10-13 Bridal Showers and Bachelor Parties, Pentecost Style
The groom sharing out mats. |
I’ve written about the red mat ceremonies a bit before and it many ways this was more of the same. The bride and groom had to give red mats to their father’s brothers and sisters. To get enough mats, they had to ask their mother’s brothers and sisters for help. This is the normal web of debts here.
The ‘bridal shower’ part of things. Those are the standard gifts given to women when they are married. |
The next day, we repeated the whole thing for the bride, with a few variations. It was her las kakaeor farewell feast, which is sort of the equivalent of a bridal shower or maybe a funeral. Before cell phones and easy transit, the women who were married away from their villages went and probably didn’t come back. Travel was too difficult and there was a high maternal mortality, so for many of the people in the village, the girl who was leaving was going forever. So, the communal meal had a more organized feel to it. Rather than everyone getting a leaf of food and finding a convenient piece of ground to eat on, we laid out coconut leaves in the nakamal, brought plates and silverware and sat down to a giant family meal.
Leslyn, covered in baby powder, with the tags for the mats. |
Leslyn, her parents and one of her mamas spent almost 3 hours matching names to mats. We kept getting interrupted by Leslyn needing to breastfeed her 3-month-old or by the 22-month-old waking up from her nap screaming, but all in all I think it went smoothly. They had prepared a list of people they wanted to give mats to which they matched with the pile of mats they’d just been given. The value of a mat varies based on how much ‘hair’ (fringe) it has, how well the dye took, if it has any damage, how well cut the pattern is, if there are yellow-orange strips in the fringe and the weaving of the mat itself. The more important the relationship is, the higher value mat they get. So, the men and women who have looked after Leslyn since she was a child get high-value mats, except they often contributed a mat or two as well, in which case they get a thank you mat which does not have to be high-value. Any family who has taken rank in the chief system gets a higher value mat while younger or unranked people get lower value mats. People who live further away don’t necessarily get low-value mats but if they didn’t show up to the las kakae, they might get booted down on the importance list. The priority ranking was truly baffling.
HUGE heap of mats. |
By the end of the 3 hours, we had 108 labeled mats and 3 deemed unacceptable to give out.

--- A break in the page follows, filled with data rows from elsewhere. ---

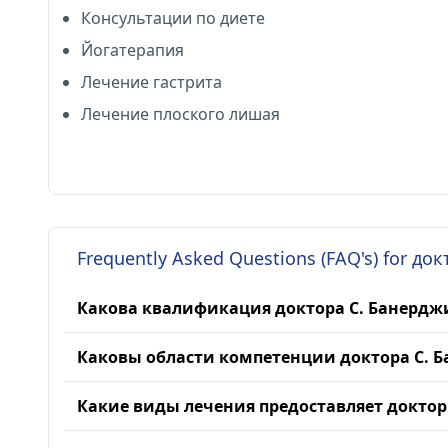
Консультации по диете
Йогатерапия
Лечение гастрита
Лечение плоского лишая
Frequently Asked Questions (FAQ's) for д
Какова квалификация доктора С. Банердж
Каковы области компетенции доктора С. 
Какие виды лечения предоставляет доктор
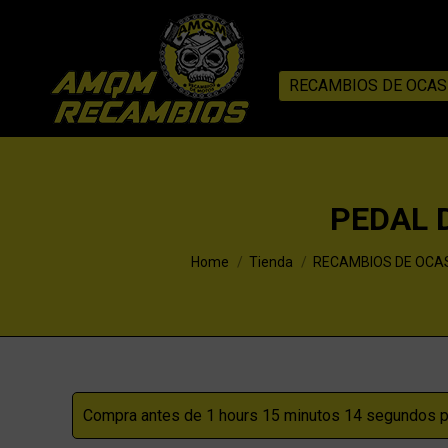
RECAMBIOS DE OCAS
PEDAL 
You are here:
Home
Tienda
RECAMBIOS DE OCA
Compra antes de 1 hours 15 minutos 14 segundos pa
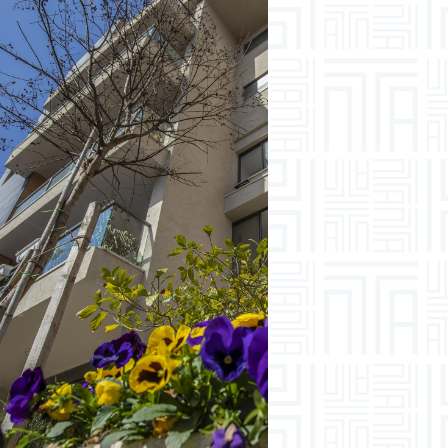
אבן גבירול 2 הרצליה
הסתיים ואוכלס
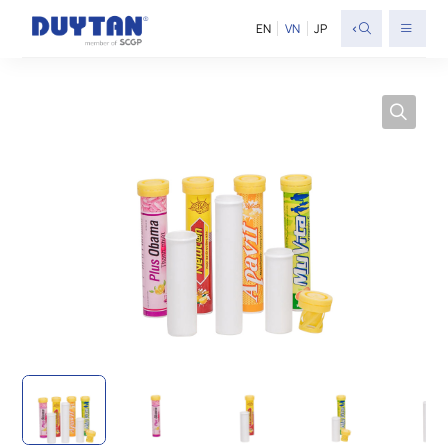
<
EN
VN
JP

We then had to go back through that huge stack of mats and double check the names to be sure that no one was forgotten. They checked the two lists against each other and we were off, back up to the nakamal.

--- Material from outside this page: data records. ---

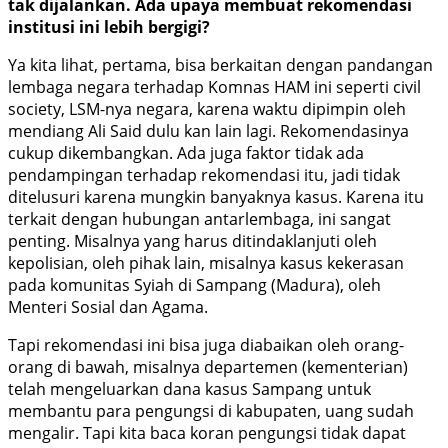
tak dijalankan. Ada upaya membuat rekomendasi
institusi ini lebih bergigi?
Ya kita lihat, pertama, bisa berkaitan dengan pandangan
lembaga negara terhadap Komnas HAM ini seperti civil
society, LSM-nya negara, karena waktu dipimpin oleh
mendiang Ali Said dulu kan lain lagi. Rekomendasinya
cukup dikembangkan. Ada juga faktor tidak ada
pendampingan terhadap rekomendasi itu, jadi tidak
ditelusuri karena mungkin banyaknya kasus. Karena itu
terkait dengan hubungan antarlembaga, ini sangat
penting. Misalnya yang harus ditindaklanjuti oleh
kepolisian, oleh pihak lain, misalnya kasus kekerasan
pada komunitas Syiah di Sampang (Madura), oleh
Menteri Sosial dan Agama.
Tapi rekomendasi ini bisa juga diabaikan oleh orang-
orang di bawah, misalnya departemen (kementerian)
telah mengeluarkan dana kasus Sampang untuk
membantu para pengungsi di kabupaten, uang sudah
mengalir. Tapi kita baca koran pengungsi tidak dapat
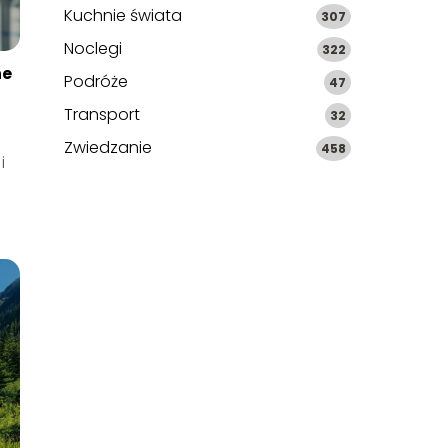
Kuchnie świata
307
Noclegi
322
ne
Podróże
47
Transport
32
Zwiedzanie
458
i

Halfway done, half still to go out. |
The sharing of red mats is not necessarily supposed to happen back-to-back like that, but because the villages are geographically close and relationally close, they did them together. That way families related to both the girl and the boy only had to come once. Don’t think too hard about families being related to both the bride and groom. It is a small island with complex family structures that extend out to third and fourth cousins.